- Bileh Savar Location within Iran
- Coordinates: 39°22′46″N 48°21′15″E﻿ / ﻿39.37944°N 48.35417°E
- Country: Iran
- Province: Ardabil
- County: Bileh Savar
- District: Central

Population (2016)
- • Total: 16,188
- Time zone: UTC+3:30 (IRST)

= Bileh Savar =

City in Ardabil province, Iran

Bileh Savar (بيله سوار) (Note: Also romanized as Bīleh Savār; also known as Bilesuvar) is a city in the Central District of Bileh Savar County, Ardabil province, Iran, serving as capital of both the county and the district.

The city is the site of a border crossing with Republic of Azerbaijan. Bileh Savar was built by a dignitary of the Buyid dynasty who was called Pile-Savar ("The Great Rider"). Road 33 connects the city to Ardabil, capital of the province.

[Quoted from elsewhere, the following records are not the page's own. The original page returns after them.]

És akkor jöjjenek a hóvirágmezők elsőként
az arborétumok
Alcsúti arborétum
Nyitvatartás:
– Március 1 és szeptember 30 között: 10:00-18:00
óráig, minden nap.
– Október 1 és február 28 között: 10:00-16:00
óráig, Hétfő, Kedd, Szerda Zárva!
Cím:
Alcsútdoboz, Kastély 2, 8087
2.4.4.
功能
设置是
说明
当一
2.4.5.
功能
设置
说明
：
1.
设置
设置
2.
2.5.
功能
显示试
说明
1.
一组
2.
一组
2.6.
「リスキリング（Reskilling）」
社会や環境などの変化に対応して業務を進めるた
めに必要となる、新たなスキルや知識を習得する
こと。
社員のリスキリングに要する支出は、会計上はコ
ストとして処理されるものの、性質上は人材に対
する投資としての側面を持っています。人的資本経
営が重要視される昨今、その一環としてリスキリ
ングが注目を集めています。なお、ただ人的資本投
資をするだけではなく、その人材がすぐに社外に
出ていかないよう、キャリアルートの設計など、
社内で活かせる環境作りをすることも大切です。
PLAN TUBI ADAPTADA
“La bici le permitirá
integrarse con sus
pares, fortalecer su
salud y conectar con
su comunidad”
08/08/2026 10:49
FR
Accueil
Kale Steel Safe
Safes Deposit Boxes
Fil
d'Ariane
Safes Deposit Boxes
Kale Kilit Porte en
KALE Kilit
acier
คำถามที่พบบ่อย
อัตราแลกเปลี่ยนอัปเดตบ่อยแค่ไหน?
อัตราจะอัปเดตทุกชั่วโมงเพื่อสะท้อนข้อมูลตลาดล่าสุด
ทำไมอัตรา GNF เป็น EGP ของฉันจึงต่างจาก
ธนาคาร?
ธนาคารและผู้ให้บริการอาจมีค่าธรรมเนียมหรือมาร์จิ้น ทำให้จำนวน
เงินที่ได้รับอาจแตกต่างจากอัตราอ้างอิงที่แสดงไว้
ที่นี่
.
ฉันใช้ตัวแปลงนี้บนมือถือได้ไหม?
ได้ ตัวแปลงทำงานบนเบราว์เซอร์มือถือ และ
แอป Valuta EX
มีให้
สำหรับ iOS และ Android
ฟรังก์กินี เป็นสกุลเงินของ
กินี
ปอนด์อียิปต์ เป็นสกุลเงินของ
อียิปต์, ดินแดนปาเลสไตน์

The similarly named Azerbaijani city of Biləsuvar is located directly across the border.

==Demographics==
===Population===
At the time of the 2006 National Census, the city's population was 14,027 in 3,251 households. The following census in 2011 counted 15,183 people in 4,033 households. The 2016 census measured the population of the city as 16,188 people in 4,837 households.